Guest Voices: bring back Pennsy the Seal, Chatham’s old mascot

Guest Voices is an occasional series that invites students to share their views about a topic of importance and interest to them on campus.


Pennsy the seal with students. Photo Credits: Chatham Archives

By Chatham Student Government’s Seal Caucus (Aidan Bobik, Maggie Vargo, Katie Crouch and Gabrielle Slovikosky)

Chatham deserves a mascot as unique as our campus. And frankly, a cougar doesn’t fit the bill. Fortunately, we don’t have to look far as our history presents a strong alternative: Pennsy the Seal.

Pennsy served as the mascot of Chatham University from 1946 until 1995 when she was usurped by Carson the Cougar (who didn’t even have a name until 2011). She was a friendly, helpful goofball who found a home at Chatham.

Pennsy was closely associated with the student body and campus traditions. In fact, Pennsy originated in a student-written song, performed as part of the annual Song Competition in 1943. That’s worth repeating: Pennsy was created by students and grew in popularity among the student body, before being officially adopted as the official mascot. She wasn’t placed by the University administration  — she grew from the University and its culture and students.
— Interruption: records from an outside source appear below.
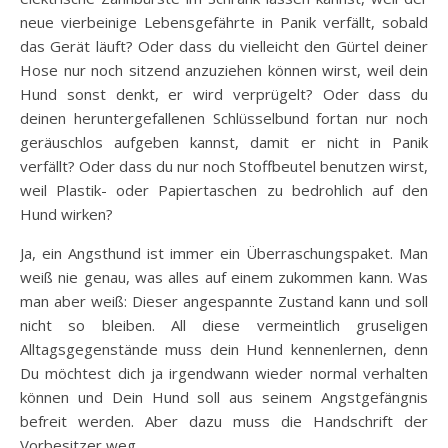
neue vierbeinige Lebensgefährte in Panik verfällt, sobald
das Gerät läuft? Oder dass du vielleicht den Gürtel deiner
Hose nur noch sitzend anzuziehen können wirst, weil dein
Hund sonst denkt, er wird verprügelt? Oder dass du
deinen heruntergefallenen Schlüsselbund fortan nur noch
geräuschlos aufgeben kannst, damit er nicht in Panik
verfällt? Oder dass du nur noch Stoffbeutel benutzen wirst,
weil Plastik- oder Papiertaschen zu bedrohlich auf den
Hund wirken?
Ja, ein Angsthund ist immer ein Überraschungspaket. Man
weiß nie genau, was alles auf einem zukommen kann. Was
man aber weiß: Dieser angespannte Zustand kann und soll
nicht so bleiben. All diese vermeintlich gruseligen
Alltagsgegenstände muss dein Hund kennenlernen, denn
Du möchtest dich ja irgendwann wieder normal verhalten
können und Dein Hund soll aus seinem Angstgefängnis
befreit werden. Aber dazu muss die Handschrift der
Vorbesitzer weg.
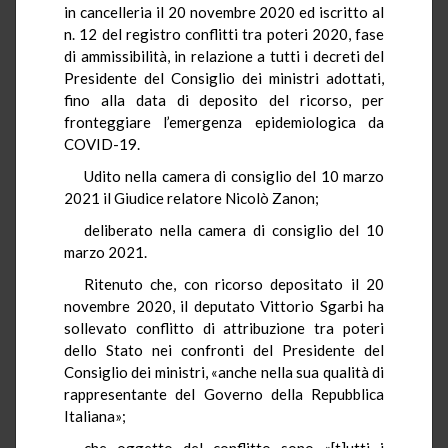
in cancelleria il 20 novembre 2020 ed iscritto al
n. 12 del registro conflitti tra poteri 2020, fase
di ammissibilità, in relazione a tutti i decreti del
Presidente del Consiglio dei ministri adottati,
fino alla data di deposito del ricorso, per
fronteggiare l’emergenza epidemiologica da
COVID-19.
Udito nella camera di consiglio del 10 marzo
2021 il Giudice relatore Nicolò Zanon;
deliberato nella camera di consiglio del 10
marzo 2021.
Ritenuto che, con ricorso depositato il 20
novembre 2020, il deputato Vittorio Sgarbi ha
sollevato conflitto di attribuzione tra poteri
dello Stato nei confronti del Presidente del
Consiglio dei ministri, «anche nella sua qualità di
rappresentante del Governo della Repubblica
Italiana»;
che oggetto del conflitto sono «[t]utti i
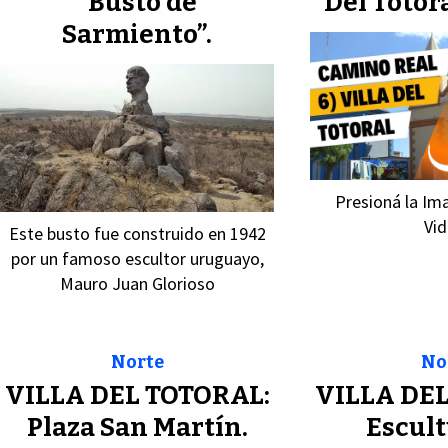
“Busto de
Del Totor
Sarmiento”.
Presioná la Ima
Vid
Este busto fue construido en 1942
por un famoso escultor uruguayo,
Mauro Juan Glorioso
Norte
No
VILLA DEL TOTORAL:
VILLA DEL
Plaza San Martín.
Escult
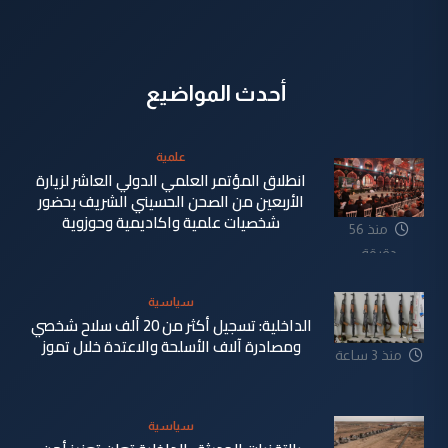
أحدث المواضيع
علمية
انطلاق المؤتمر العلمي الدولي العاشر لزيارة
الأربعين من الصحن الحسيني الشريف بحضور
شخصيات علمية واكاديمية وحوزوية
منذ 56
دقيقة
سياسية
الداخلية: تسجيل أكثر من 20 ألف سلاح شخصي
ومصادرة آلاف الأسلحة والاعتدة خلال تموز
منذ 3 ساعة
سياسية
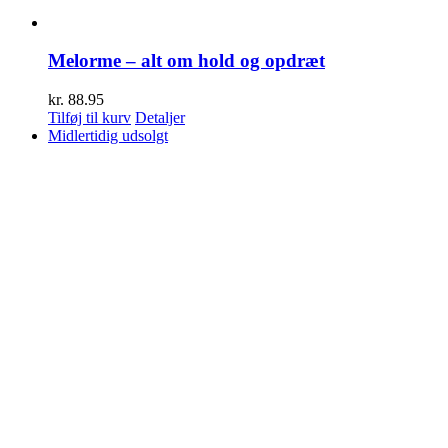
Melorme – alt om hold og opdræt
kr.
88.95
Tilføj til kurv
Detaljer
Midlertidig udsolgt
Chatham University has a strong history as an institution built upon a principle and dedicated to women’s empowerment and gender equity. Our university has served as a place to empower women for generations. We’re also a Pittsburgh cultural institution — from our elegant mansions to the Rea Coffeehouse. 

Suffice it to say, Chatham isn’t a mini-University of Pittsburgh. We’re not Penn State-junior. We’re not simply another big cat. We’re a different type of institution, and we deserve a different type of mascot. According to MascotDB, 71 colleges and universities have or had a cougar as a mascot. Only one university, however, has ever had a seal — Chatham University. 

Pennsy is as unique as our university. She’s an icon, plain and simple. It’s only reasonable for her to once again have a presence on our campus. 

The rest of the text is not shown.